Forty-nine and 3,093 are numbers that tell us where we stand in the legislative process known as the Maryland General Assembly. In the forty-nine days that have just passed 3,093 bills have been introduced. Those who measure movement by numbers may also be interested to know that there are 41 days remaining before the legislature adjourns. The filing deadline for those wishing to throw their hat in the ring to become an office holder is four hours away. At 9:00pm this evening some incumbents and office seekers will experience heartburn or joy as they peruse the final list of candidates they will be facing over the summer primary and into the fall General election.

In keeping with a numbers theme, AIA Maryland is tracking about 37 bills of interest to licensed architects. I say about 37, because some will be withdrawn and others will be introduced regardless of the bill introduction deadline having passed.

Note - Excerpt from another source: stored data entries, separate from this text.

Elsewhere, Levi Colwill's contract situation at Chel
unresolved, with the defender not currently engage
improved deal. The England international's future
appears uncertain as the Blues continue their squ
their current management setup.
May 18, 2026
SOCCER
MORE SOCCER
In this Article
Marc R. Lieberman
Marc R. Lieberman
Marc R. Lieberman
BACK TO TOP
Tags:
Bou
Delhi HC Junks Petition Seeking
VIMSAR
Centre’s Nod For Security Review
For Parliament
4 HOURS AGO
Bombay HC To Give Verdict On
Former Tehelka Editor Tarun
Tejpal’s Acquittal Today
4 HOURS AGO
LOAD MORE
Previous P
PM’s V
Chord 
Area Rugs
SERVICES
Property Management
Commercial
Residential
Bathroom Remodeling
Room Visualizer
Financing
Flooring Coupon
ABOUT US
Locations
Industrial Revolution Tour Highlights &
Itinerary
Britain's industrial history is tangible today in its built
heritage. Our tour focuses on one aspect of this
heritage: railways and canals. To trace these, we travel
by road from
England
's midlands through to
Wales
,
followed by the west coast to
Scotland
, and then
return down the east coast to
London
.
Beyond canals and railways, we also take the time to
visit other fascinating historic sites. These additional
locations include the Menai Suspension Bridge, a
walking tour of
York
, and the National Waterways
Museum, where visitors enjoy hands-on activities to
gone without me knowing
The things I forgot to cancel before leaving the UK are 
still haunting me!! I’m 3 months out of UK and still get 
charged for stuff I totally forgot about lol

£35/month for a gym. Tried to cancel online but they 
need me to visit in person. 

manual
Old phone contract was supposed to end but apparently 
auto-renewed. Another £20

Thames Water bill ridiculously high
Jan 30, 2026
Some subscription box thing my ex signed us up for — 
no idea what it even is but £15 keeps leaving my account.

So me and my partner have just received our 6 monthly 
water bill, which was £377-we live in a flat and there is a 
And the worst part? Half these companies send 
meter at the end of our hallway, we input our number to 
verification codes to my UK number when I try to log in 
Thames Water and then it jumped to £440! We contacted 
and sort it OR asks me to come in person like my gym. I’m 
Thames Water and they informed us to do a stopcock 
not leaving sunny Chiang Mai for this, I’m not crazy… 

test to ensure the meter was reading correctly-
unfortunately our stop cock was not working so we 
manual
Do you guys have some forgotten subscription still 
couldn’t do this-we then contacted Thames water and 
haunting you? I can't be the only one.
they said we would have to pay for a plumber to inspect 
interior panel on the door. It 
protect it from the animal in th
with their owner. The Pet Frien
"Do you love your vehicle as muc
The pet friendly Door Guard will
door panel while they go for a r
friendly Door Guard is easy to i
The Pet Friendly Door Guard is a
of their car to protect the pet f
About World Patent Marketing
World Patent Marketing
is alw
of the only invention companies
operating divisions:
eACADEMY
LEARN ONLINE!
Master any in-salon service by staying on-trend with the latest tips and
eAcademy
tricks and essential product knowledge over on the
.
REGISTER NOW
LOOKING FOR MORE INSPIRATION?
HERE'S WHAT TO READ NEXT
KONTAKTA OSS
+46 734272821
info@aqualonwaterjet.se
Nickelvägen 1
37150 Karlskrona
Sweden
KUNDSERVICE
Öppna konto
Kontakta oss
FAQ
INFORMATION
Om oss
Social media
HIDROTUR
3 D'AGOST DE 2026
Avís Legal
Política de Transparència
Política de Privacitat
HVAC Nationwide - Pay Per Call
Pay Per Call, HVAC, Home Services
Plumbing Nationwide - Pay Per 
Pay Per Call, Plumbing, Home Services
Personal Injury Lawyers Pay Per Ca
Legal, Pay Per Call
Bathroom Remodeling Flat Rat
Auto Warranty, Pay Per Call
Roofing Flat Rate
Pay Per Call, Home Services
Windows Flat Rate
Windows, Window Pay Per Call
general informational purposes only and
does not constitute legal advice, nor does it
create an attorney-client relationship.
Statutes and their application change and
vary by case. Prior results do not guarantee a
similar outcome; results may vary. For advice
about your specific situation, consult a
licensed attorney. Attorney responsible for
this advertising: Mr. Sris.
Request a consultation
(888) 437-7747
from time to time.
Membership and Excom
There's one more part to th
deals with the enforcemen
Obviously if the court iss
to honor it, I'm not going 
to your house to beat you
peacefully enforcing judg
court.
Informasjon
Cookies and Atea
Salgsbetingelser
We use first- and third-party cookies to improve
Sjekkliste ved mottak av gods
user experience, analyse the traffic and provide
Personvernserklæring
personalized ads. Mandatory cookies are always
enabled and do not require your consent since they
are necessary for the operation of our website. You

Today, Past President Dan Bailey and Secretary Adam Read testified in favor of Senate Bill 1020, Procurement – Architectural Services and Engineering Services – Reciprocal Preference.  AIA Maryland has a completed a multi-year effort to determine how much work in dollars, jobs and taxes leaves our State when out-of-town architectural firms are awarded Maryland contracts over equally qualified local firms.

A study conducted by the Sage Policy Group reveals that over 25% of awards for architectural services are secured by firms not headquartered in Maryland. Local procurement share can be as low as 48% depending on the size of the individual awards. While contracts for Maryland firms accounted for 2,000 total jobs, an additional 2,250 Maryland jobs would have been supported since mid-2004 had Maryland firms been awarded contracts which went to non-resident firms.  Maryland firms will have more work,  more jobs and, the State will have more revenue should SB1020 and HB1557 (the House version of SB1020) pass.

Though it appears the session is at the halfway mark the bulk of the work is merely beginning. Days filled with long debates in the House and Senate chambers, committee hearings over-scheduled with bills and conference committees to work out difficult compromises await.

AIA Maryland remains at work for increased historic tax credits, school construction for quality learning environments, and the ability to continue to design wood frame construction in Maryland.